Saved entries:
==========
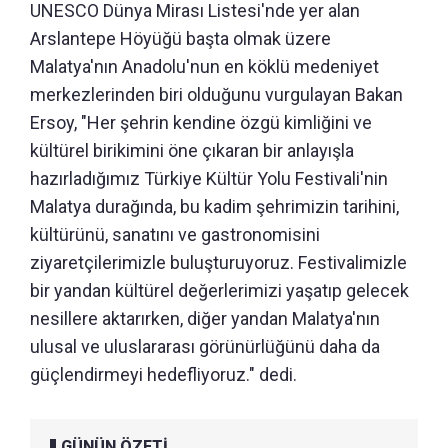
UNESCO Dünya Mirası Listesi'nde yer alan
Arslantepe Höyüğü başta olmak üzere
Malatya'nın Anadolu'nun en köklü medeniyet
merkezlerinden biri olduğunu vurgulayan Bakan
Ersoy, "Her şehrin kendine özgü kimliğini ve
kültürel birikimini öne çıkaran bir anlayışla
hazırladığımız Türkiye Kültür Yolu Festivali'nin
Malatya durağında, bu kadim şehrimizin tarihini,
kültürünü, sanatını ve gastronomisini
ziyaretçilerimizle buluşturuyoruz. Festivalimizle
bir yandan kültürel değerlerimizi yaşatıp gelecek
nesillere aktarırken, diğer yandan Malatya'nın
ulusal ve uluslararası görünürlüğünü daha da
güçlendirmeyi hedefliyoruz." dedi.
GÜNÜN ÖZETİ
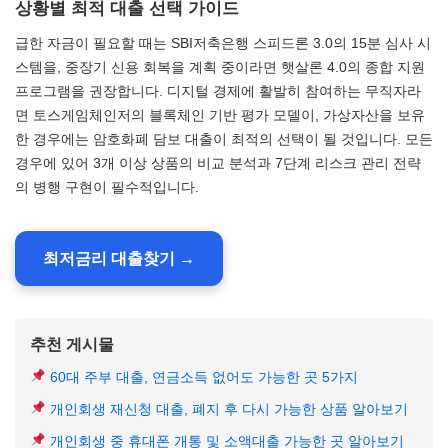
상황별 최적 대출 선택 가이드
급한 자금이 필요할 때는 SBI저축은행 스피드론 3.0의 15분 심사 시
스템을, 중장기 신용 회복을 계획 중이라면 햇살론 4.0의 종합 지원
프로그램을 권장합니다. 디지털 경제에 활발히 참여하는 무직자라
면 토스게임체인저의 블록체인 기반 평가 모델이, 가상자산을 보유
한 경우에는 암호화폐 담보 대출이 최적의 선택이 될 것입니다. 모든
경우에 있어 3개 이상 상품의 비교 분석과 7단계 리스크 관리 전략
의 병행 구현이 필수적입니다.
최저금리 대출찾기 →
추천 게시물
60대 주부 대출, 연금소득 없어도 가능한 곳 5가지
개인회생 재신청 대출, 폐지 후 다시 가능한 상품 알아보기
개인회생 중 휴대폰 개통 및 소액대출 가능한 곳 알아보기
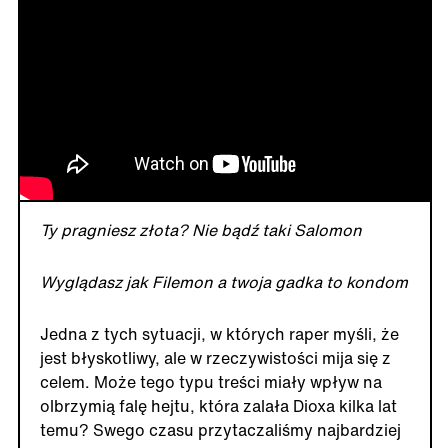
Ty pragniesz złota? Nie bądź taki Salomon
Wyglądasz jak Filemon a twoja gadka to kondom
Jedna z tych sytuacji, w których raper myśli, że
jest błyskotliwy, ale w rzeczywistości mija się z
celem. Może tego typu treści miały wpływ na
olbrzymią falę hejtu, która zalała Dioxa kilka lat
temu? Swego czasu przytaczaliśmy najbardziej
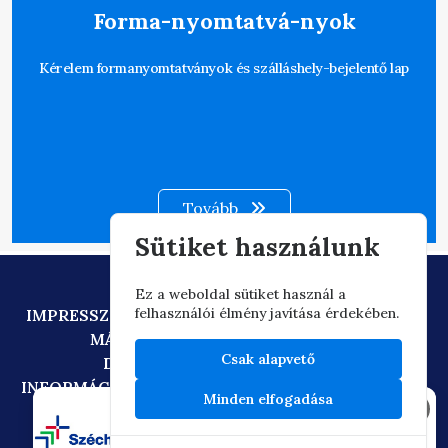
Forma-nyomtatvá-nyok
Kérelem formanyomtatványok és szálláshely-bejelentő lap
Tovább
Sütiket használunk
Ez a weboldal sütiket használ a
felhasználói élmény javítása érdekében.
IMPRESSZUM
ADATVÉDELEM
TECHNIKAI AJÁNLÁS
MÁSOLATKÉSZÍTÉSI SZABÁLYZAT
Csak alapvető
DIGITÁLIS ÁLLAMPOLGÁRSÁG
INFORMÁCIÓÁTADÁSI SZABÁLYZAT
OIF/FACEBOOK
Minden elfogadása
×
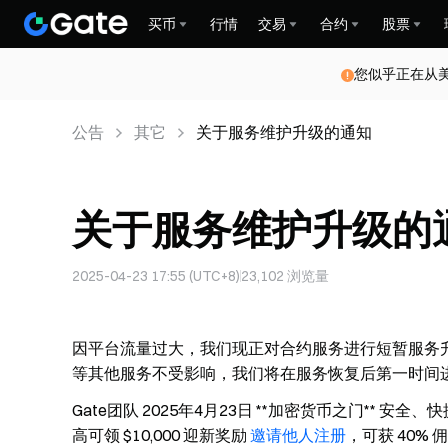
买币
行情
交易
合约
股票
您似乎正在从
公告
其它
关于服务维护升级的通知
关于服务维护升级的
2025-04-23 17:55 (UTC+8)
23,102
浏览量
因平台流量过大，我们现正对合约服务进行短暂服务
等其他服务不受影响，我们将在服务恢复后第一时间
Gate团队 2025年4月23日 **加密货币之门** 安全、
高可领 $10,000 迎新奖励
邀请他人注册
，可获 40% 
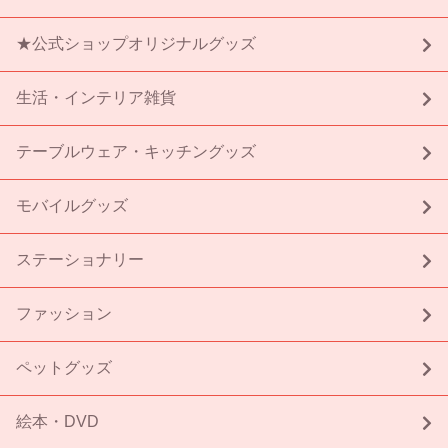
★公式ショップオリジナルグッズ
生活・インテリア雑貨
テーブルウェア・キッチングッズ
モバイルグッズ
ステーショナリー
ファッション
ペットグッズ
絵本・DVD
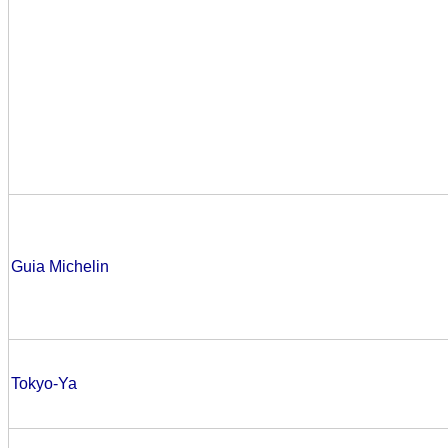
Guia Michelin
Tokyo-Ya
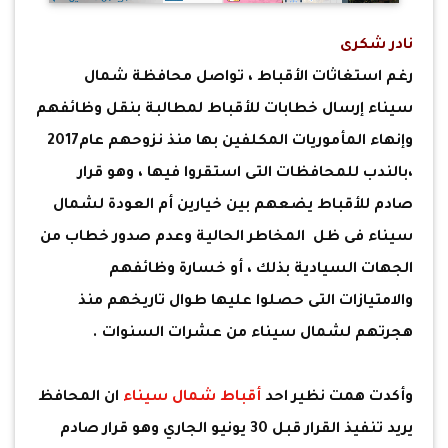
نادر شكرى
رغم استغاثات الأقباط ، تواصل محافظة شمال
سيناء إرسال خطابات للأقباط لمطالبة بنقل وظائفهم
وإنهاء المأموريات المكلفين بها منذ نزوحهم عام2017
،بالندب للمحافظات التى استقروا فيها ، وهو قرار
صادم للأقباط يضعهم بين خيارين أم العودة لشمال
سيناء فى ظل المخاطر الحالية وعدم صدور خطاب من
الجهات السيادية بذلك ، أو خسارة وظائفهم
والامتيازات التى حصلوا عليها طوال تاريخهم منذ
هجرتهم لشمال سيناء من عشرات السنوات .
وأكدت همت نظير احد
أقباط شمال سيناء
ان المحافظ
يريد تنفيذ القرار قبل 30 يونيو الجاري وهو قرار صادم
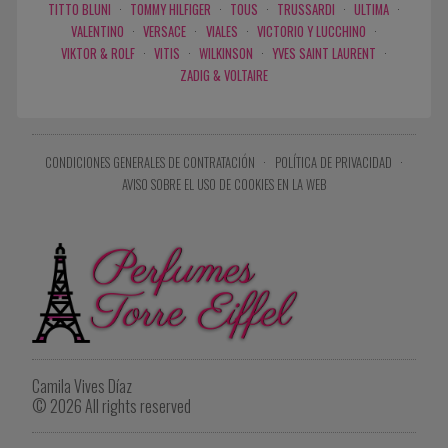
TITTO BLUNI
·
TOMMY HILFIGER
·
TOUS
·
TRUSSARDI
·
ULTIMA
·
VALENTINO
·
VERSACE
·
VIALES
·
VICTORIO Y LUCCHINO
·
VIKTOR & ROLF
·
VITIS
·
WILKINSON
·
YVES SAINT LAURENT
·
ZADIG & VOLTAIRE
CONDICIONES GENERALES DE CONTRATACIÓN
·
POLÍTICA DE PRIVACIDAD
·
AVISO SOBRE EL USO DE COOKIES EN LA WEB
Camila Vives Díaz
© 2026 All rights reserved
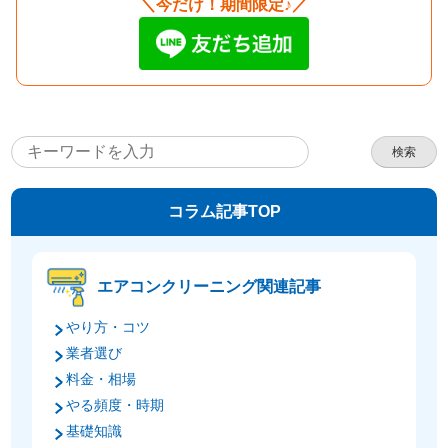
＼今だけ！期間限定♪／
検索
コラム記事TOP
エアコンクリーニング関連記事
やり方・コツ
業者選び
料金・相場
やる頻度・時期
基礎知識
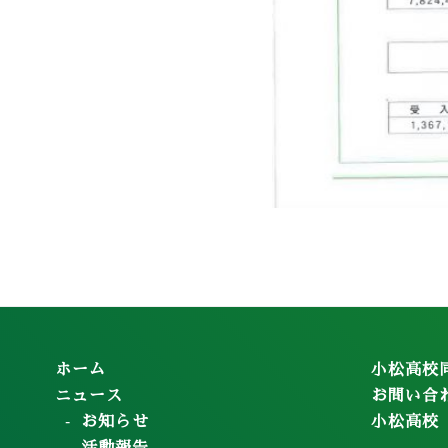
ホーム
小松高校
ニュース
お問い合
お知らせ
小松高校
活動報告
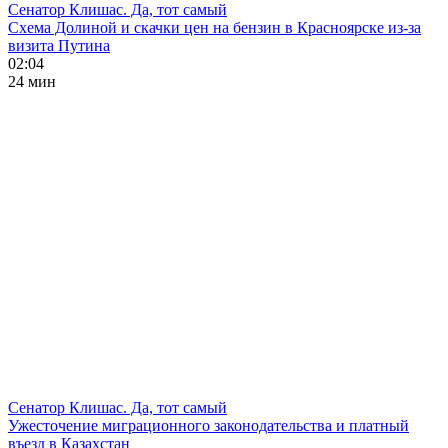
Сенатор Клишас. Да, тот самый
Схема Долиной и скачки цен на бензин в Красноярске из-за
визита Путина
02:04
24 мин
Сенатор Клишас. Да, тот самый
Ужесточение миграционного законодательства и платный
въезд в Казахстан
==========
● TASK PROMPT: Copy each line from the entries above that has the word "알아보기" in it.

● RESULT FOR THIS TASK:
개인회생 재신청 대출, 폐지 후 다시 가능한 상품 알아보기
개인회생 중 휴대폰 개통 및 소액대출 가능한 곳 알아보기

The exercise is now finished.